Today’s Midwest agriculture tends to work against nature, not with it.
In addition to the fact that the Midwest currently produces primarily non-food and processed food crops, there’s also a big problem with the way it typically produces those commodities. Again, for a number of reasons—including the shape of federal farm subsidies—the agricultural landscape in states such as Iowa, Illinois, and Indiana is dominated by monoculture (a single crop planted year after year) or a slightly better two-crop rotation (you guessed it, corn and soybeans).
These oversimplified farm ecosystems, combined with the common practice of plowing (AKA tilling) the soil before each planting, degrade the soil and require large applications of fertilizer, much of which runs off farm fields to pollute lakes and streams. Lack of crop diversity also leads to more insect pests, increasing the need for pesticides. Moreover, as corn is increasingly grown in dry pockets of the Midwest such as Kansas and Nebraska, it requires ever-larger quantities of irrigation water. Finally, the whole system relies heavily on fossil fuels to run tilling, planting, spraying, and harvesting equipment.
No wonder that whether we look at resource reliance (including use of commercial fertilizers and chemical pesticides, irrigation, and fuel use) or, conversely, implementation of more sustainable practices (reduced tillage, cover crops, and organic practices, among others), most Midwest states once again lag.
RANKINGS BY RESOURCE RELIANCE
RANKINGS BY USE OF CONSERVATION PRACTICES
But Midwestern farmers want to change the map.
To sum up: In general, the Midwest is using up a variety of limited resources and farming in ways that degrade its soil and water, while falling far short of producing the variety of foods we need for healthy diets. Not a great system. But there are hopeful signs that the region may be starting to change course.
For example, in Iowa, more and more farmers are expanding their crop rotations to add oats or other small grains, which research has shown aids in regenerating soils, improving soil health, and delivering clean water, while also increasing productivity and maintaining profits. Diversifying crops in the field can also help to diversify our food supply and improve nutrition.
Back in my alma mater state of Indiana, farmers planted 970,000 acres of cover crops in 2017—making these soil protectors the third-most planted crop in the state. And in a surprising turn of events just last week, Ohio’s Republican governor signed an executive order that will require farmers in eight Northwest Ohio watersheds to take steps to curb runoff that contributes to a recurring problem of toxic algae in Lake Erie that hurts recreation and poisons Toledo’s drinking water.

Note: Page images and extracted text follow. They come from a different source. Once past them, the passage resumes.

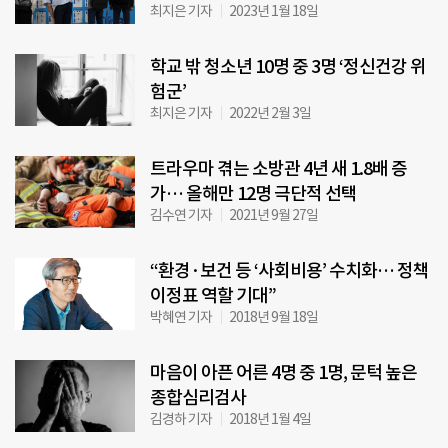
최지은 기자
2023년 1월 18일
학교 밖 청소년 10명 중 3명 ‘정신건강 위
험군’
최지은 기자
2022년 2월 3일
트라우마 겪는 소방관 4년 새 1.8배 증
가… 올해만 12명 극단적 선택
김수연 기자
2021년 9월 27일
“환경·보건 등 ‘사회비용’ 수치화… 정책
이정표 역할 기대”
박혜연 기자
2018년 9월 18일
마음이 아픈 어른 4명 중 1명, 문턱 높은
종합심리검사
김경하 기자
2018년 1월 4일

A recent UCS poll provides additional evidence that farmers across the region are looking for change. Earlier this year, we asked more than 2,800 farmers across the partisan divide in seven states (Iowa, Illinois, Kansas, Michigan, Ohio, Pennsylvania, and Wisconsin) about federal farm policies that today incentivize the Midwest agricultural status quo. Nearly three-quarters of respondents indicated they are looking for a farm bill that prioritizes soil and water conservation, while 69 percent supported policies (like farm-to-school supports) that help farmers grow more real food for local consumption. More than 70 percent even said they’d be more likely to back a candidate for public office who favors such priorities.
Speaking of the farm bill, things are coming to a head in Congress this summer over that $1 trillion legislative package that affects all aspects of our food system. As the clock ticks toward a September 30 deadline, the shape of the next farm bill is in question, with drastically different proposals passed by the House and the Senate. Critically important programs—including investments that could help farmers in the Midwest and elsewhere produce more healthy food and farm more sustainably—are at risk.